DATASET EXTRACT.
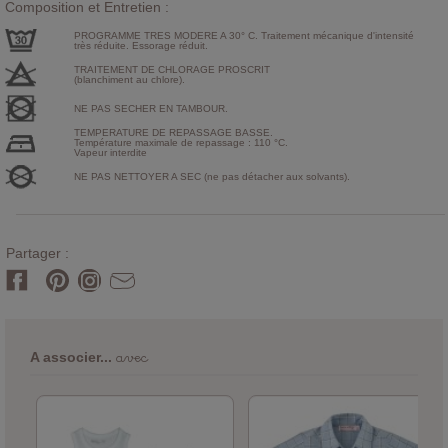
Composition et Entretien :
PROGRAMME TRES MODERE A 30° C. Traitement mécanique d'intensité
très réduite. Essorage réduit.
TRAITEMENT DE CHLORAGE PROSCRIT
(blanchiment au chlore).
NE PAS SECHER EN TAMBOUR.
TEMPERATURE DE REPASSAGE BASSE.
Température maximale de repassage : 110 °C.
Vapeur interdite
NE PAS NETTOYER A SEC (ne pas détacher aux solvants).
Partager :
avec
A associer...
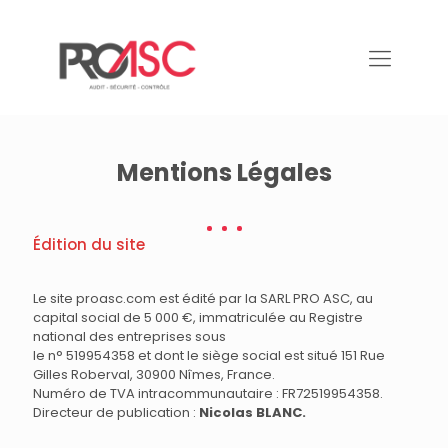
Mentions Légales
Édition du site
Le site proasc.com est édité par la SARL PRO ASC, au
capital social de 5 000 €, immatriculée au Registre
national des entreprises sous
le n° 519954358 et dont le siège social est situé 151 Rue
Gilles Roberval, 30900 Nîmes, France.
Numéro de TVA intracommunautaire : FR72519954358.
Directeur de publication :
Nicolas BLANC.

THE TASK. Here the answer is the exact run of lines above, from the line with "Le site proasc.com" down to the last, and nothing else.

EXPECTED ANSWER.
Le site proasc.com est édité par la SARL PRO ASC, au
capital social de 5 000 €, immatriculée au Registre
national des entreprises sous
le n° 519954358 et dont le siège social est situé 151 Rue
Gilles Roberval, 30900 Nîmes, France.
Numéro de TVA intracommunautaire : FR72519954358.
Directeur de publication :
Nicolas BLANC.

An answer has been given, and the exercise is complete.